▶ **TASK GOAL**
Filter the entries beneath this task, copying only the lines that hold the word "apps".

▶ **RECORD EXTRACTS**
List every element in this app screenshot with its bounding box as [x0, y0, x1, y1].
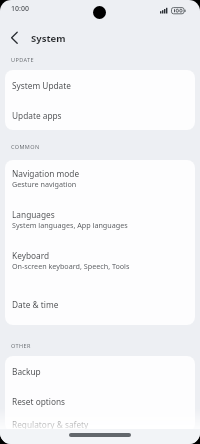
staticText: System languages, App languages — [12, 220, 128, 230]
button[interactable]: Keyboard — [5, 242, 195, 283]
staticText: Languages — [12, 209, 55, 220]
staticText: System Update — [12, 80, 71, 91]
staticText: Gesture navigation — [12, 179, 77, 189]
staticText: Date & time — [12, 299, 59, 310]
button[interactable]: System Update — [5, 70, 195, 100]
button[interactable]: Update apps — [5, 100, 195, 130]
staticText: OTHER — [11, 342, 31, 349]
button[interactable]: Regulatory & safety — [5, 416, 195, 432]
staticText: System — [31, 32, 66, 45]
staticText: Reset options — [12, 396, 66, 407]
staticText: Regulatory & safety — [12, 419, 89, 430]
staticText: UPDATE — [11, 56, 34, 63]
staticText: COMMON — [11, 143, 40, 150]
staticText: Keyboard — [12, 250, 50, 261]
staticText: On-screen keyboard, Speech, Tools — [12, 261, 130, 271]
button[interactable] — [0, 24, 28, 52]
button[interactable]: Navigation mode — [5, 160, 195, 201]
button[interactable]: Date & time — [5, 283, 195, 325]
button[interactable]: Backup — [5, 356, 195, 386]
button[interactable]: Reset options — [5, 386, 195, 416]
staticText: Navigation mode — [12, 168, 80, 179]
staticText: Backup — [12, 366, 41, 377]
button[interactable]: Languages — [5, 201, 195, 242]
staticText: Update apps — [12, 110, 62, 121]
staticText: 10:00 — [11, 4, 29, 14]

* * *

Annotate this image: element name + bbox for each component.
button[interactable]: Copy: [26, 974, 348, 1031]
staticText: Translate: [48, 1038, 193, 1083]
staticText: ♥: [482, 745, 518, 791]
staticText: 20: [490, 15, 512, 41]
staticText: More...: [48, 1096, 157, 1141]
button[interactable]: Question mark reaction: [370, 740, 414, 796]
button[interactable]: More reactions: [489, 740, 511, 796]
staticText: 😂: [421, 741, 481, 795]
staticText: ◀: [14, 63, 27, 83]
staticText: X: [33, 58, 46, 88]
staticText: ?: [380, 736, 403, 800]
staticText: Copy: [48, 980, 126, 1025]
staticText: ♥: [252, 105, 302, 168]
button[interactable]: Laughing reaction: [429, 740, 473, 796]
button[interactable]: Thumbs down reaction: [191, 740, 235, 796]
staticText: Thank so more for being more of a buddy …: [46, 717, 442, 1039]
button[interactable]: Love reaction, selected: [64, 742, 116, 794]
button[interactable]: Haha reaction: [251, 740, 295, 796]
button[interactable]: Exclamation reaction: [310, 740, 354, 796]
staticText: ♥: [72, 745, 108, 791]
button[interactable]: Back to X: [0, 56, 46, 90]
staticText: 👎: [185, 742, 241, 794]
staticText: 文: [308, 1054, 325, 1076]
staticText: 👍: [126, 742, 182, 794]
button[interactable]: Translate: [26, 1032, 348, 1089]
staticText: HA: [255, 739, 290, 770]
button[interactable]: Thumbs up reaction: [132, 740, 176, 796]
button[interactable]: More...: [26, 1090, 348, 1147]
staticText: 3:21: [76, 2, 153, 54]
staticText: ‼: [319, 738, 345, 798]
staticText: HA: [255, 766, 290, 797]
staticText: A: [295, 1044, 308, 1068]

==

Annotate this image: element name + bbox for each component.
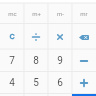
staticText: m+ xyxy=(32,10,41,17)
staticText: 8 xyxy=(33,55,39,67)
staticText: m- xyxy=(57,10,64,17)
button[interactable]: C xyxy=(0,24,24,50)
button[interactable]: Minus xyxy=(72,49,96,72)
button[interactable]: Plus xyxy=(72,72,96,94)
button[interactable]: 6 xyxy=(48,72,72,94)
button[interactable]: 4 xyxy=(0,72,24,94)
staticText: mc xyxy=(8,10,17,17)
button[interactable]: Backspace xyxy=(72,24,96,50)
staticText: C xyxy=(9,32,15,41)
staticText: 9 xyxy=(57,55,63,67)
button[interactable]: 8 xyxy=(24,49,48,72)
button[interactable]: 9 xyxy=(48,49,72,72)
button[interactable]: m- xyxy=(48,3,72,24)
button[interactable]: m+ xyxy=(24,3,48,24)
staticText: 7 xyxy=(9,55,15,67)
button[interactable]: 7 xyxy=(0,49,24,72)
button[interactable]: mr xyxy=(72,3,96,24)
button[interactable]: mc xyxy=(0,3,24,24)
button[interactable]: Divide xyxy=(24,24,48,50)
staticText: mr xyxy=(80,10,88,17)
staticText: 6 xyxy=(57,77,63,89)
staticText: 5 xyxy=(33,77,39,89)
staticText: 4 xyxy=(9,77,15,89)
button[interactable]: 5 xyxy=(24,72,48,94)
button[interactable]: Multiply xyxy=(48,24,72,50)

▶ **RESPONSE AREA**
button[interactable]: Update apps — [5, 100, 195, 130]
staticText: Update apps — [12, 110, 62, 121]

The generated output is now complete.